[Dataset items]
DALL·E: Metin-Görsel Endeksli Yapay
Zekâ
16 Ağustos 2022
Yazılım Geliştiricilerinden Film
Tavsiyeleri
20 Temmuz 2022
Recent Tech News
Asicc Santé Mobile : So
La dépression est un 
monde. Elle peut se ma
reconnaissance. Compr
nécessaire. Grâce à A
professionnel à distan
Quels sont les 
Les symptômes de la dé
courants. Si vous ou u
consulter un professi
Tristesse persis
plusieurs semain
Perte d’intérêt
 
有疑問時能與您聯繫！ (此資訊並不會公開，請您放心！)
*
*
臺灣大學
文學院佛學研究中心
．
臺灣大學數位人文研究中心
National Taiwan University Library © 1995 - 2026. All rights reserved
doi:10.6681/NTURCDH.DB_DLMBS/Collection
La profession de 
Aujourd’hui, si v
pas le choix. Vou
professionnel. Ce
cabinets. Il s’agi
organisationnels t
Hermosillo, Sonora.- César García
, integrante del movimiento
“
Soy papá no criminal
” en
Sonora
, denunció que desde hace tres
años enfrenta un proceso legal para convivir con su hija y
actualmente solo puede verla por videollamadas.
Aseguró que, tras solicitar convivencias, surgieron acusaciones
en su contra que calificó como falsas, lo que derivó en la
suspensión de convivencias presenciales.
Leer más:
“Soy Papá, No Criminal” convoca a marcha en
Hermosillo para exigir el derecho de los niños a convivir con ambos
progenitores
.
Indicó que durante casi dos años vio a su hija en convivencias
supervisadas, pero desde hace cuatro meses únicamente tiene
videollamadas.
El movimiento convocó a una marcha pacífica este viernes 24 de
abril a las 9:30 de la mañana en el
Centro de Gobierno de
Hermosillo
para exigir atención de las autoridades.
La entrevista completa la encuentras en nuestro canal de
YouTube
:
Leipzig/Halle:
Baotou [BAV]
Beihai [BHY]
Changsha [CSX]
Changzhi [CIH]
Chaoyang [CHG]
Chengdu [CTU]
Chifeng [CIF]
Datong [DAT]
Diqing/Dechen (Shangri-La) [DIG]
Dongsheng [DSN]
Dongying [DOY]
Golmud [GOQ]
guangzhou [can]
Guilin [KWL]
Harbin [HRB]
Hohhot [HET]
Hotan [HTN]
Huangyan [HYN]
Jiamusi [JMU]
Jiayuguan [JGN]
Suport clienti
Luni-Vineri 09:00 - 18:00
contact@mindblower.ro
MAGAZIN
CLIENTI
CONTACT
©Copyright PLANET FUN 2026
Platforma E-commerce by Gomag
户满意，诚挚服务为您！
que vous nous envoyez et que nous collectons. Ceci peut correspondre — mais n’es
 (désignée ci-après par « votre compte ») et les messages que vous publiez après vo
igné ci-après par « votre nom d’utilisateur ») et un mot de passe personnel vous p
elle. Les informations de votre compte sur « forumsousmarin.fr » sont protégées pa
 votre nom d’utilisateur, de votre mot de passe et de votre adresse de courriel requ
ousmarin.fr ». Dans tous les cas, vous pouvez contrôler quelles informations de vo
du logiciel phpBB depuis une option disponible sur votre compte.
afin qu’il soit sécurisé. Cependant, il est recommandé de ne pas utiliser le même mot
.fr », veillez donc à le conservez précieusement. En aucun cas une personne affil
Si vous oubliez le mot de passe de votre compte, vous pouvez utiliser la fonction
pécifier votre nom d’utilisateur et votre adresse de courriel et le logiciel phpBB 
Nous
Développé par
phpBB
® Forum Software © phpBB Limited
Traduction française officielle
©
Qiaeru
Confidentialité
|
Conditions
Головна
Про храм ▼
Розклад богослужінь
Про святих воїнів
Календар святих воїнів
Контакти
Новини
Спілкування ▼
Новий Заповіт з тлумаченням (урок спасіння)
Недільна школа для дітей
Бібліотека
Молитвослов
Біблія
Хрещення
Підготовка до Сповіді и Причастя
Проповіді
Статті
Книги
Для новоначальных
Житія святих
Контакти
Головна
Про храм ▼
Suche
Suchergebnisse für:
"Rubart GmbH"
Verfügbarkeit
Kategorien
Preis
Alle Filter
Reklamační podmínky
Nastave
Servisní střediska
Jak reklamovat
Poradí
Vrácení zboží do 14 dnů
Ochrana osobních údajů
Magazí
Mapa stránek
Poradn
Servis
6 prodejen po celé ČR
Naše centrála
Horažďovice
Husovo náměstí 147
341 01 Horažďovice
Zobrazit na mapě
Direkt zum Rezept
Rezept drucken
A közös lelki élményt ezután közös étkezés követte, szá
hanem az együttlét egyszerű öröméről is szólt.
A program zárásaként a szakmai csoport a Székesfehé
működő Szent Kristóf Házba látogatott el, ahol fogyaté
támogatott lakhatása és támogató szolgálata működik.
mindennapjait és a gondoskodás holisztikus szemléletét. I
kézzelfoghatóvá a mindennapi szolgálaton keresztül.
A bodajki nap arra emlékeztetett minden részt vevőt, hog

## PROBLEM TO SOLVE:
Repeat the records word for word.

## RESULT FOR THIS EXERCISE:
DALL·E: Metin-Görsel Endeksli Yapay
Zekâ
16 Ağustos 2022
Yazılım Geliştiricilerinden Film
Tavsiyeleri
20 Temmuz 2022
Recent Tech News
Asicc Santé Mobile : So
La dépression est un 
monde. Elle peut se ma
reconnaissance. Compr
nécessaire. Grâce à A
professionnel à distan
Quels sont les 
Les symptômes de la dé
courants. Si vous ou u
consulter un professi
Tristesse persis
plusieurs semain
Perte d’intérêt
 
有疑問時能與您聯繫！ (此資訊並不會公開，請您放心！)
*
*
臺灣大學
文學院佛學研究中心
．
臺灣大學數位人文研究中心
National Taiwan University Library © 1995 - 2026. All rights reserved
doi:10.6681/NTURCDH.DB_DLMBS/Collection
La profession de 
Aujourd’hui, si v
pas le choix. Vou
professionnel. Ce
cabinets. Il s’agi
organisationnels t
Hermosillo, Sonora.- César García
, integrante del movimiento
“
Soy papá no criminal
” en
Sonora
, denunció que desde hace tres
años enfrenta un proceso legal para convivir con su hija y
actualmente solo puede verla por videollamadas.
Aseguró que, tras solicitar convivencias, surgieron acusaciones
en su contra que calificó como falsas, lo que derivó en la
suspensión de convivencias presenciales.
Leer más:
“Soy Papá, No Criminal” convoca a marcha en
Hermosillo para exigir el derecho de los niños a convivir con ambos
progenitores
.
Indicó que durante casi dos años vio a su hija en convivencias
supervisadas, pero desde hace cuatro meses únicamente tiene
videollamadas.
El movimiento convocó a una marcha pacífica este viernes 24 de
abril a las 9:30 de la mañana en el
Centro de Gobierno de
Hermosillo
para exigir atención de las autoridades.
La entrevista completa la encuentras en nuestro canal de
YouTube
:
Leipzig/Halle:
Baotou [BAV]
Beihai [BHY]
Changsha [CSX]
Changzhi [CIH]
Chaoyang [CHG]
Chengdu [CTU]
Chifeng [CIF]
Datong [DAT]
Diqing/Dechen (Shangri-La) [DIG]
Dongsheng [DSN]
Dongying [DOY]
Golmud [GOQ]
guangzhou [can]
Guilin [KWL]
Harbin [HRB]
Hohhot [HET]
Hotan [HTN]
Huangyan [HYN]
Jiamusi [JMU]
Jiayuguan [JGN]
Suport clienti
Luni-Vineri 09:00 - 18:00
contact@mindblower.ro
MAGAZIN
CLIENTI
CONTACT
©Copyright PLANET FUN 2026
Platforma E-commerce by Gomag
户满意，诚挚服务为您！
que vous nous envoyez et que nous collectons. Ceci peut correspondre — mais n’es
 (désignée ci-après par « votre compte ») et les messages que vous publiez après vo
igné ci-après par « votre nom d’utilisateur ») et un mot de passe personnel vous p
elle. Les informations de votre compte sur « forumsousmarin.fr » sont protégées pa
 votre nom d’utilisateur, de votre mot de passe et de votre adresse de courriel requ
ousmarin.fr ». Dans tous les cas, vous pouvez contrôler quelles informations de vo
du logiciel phpBB depuis une option disponible sur votre compte.
afin qu’il soit sécurisé. Cependant, il est recommandé de ne pas utiliser le même mot
.fr », veillez donc à le conservez précieusement. En aucun cas une personne affil
Si vous oubliez le mot de passe de votre compte, vous pouvez utiliser la fonction
pécifier votre nom d’utilisateur et votre adresse de courriel et le logiciel phpBB 
Nous
Développé par
phpBB
® Forum Software © phpBB Limited
Traduction française officielle
©
Qiaeru
Confidentialité
|
Conditions
Головна
Про храм ▼
Розклад богослужінь
Про святих воїнів
Календар святих воїнів
Контакти
Новини
Спілкування ▼
Новий Заповіт з тлумаченням (урок спасіння)
Недільна школа для дітей
Бібліотека
Молитвослов
Біблія
Хрещення
Підготовка до Сповіді и Причастя
Проповіді
Статті
Книги
Для новоначальных
Житія святих
Контакти
Головна
Про храм ▼
Suche
Suchergebnisse für:
"Rubart GmbH"
Verfügbarkeit
Kategorien
Preis
Alle Filter
Reklamační podmínky
Nastave
Servisní střediska
Jak reklamovat
Poradí
Vrácení zboží do 14 dnů
Ochrana osobních údajů
Magazí
Mapa stránek
Poradn
Servis
6 prodejen po celé ČR
Naše centrála
Horažďovice
Husovo náměstí 147
341 01 Horažďovice
Zobrazit na mapě
Direkt zum Rezept
Rezept drucken
A közös lelki élményt ezután közös étkezés követte, szá
hanem az együttlét egyszerű öröméről is szólt.
A program zárásaként a szakmai csoport a Székesfehé
működő Szent Kristóf Házba látogatott el, ahol fogyaté
támogatott lakhatása és támogató szolgálata működik.
mindennapjait és a gondoskodás holisztikus szemléletét. I
kézzelfoghatóvá a mindennapi szolgálaton keresztül.
A bodajki nap arra emlékeztetett minden részt vevőt, hog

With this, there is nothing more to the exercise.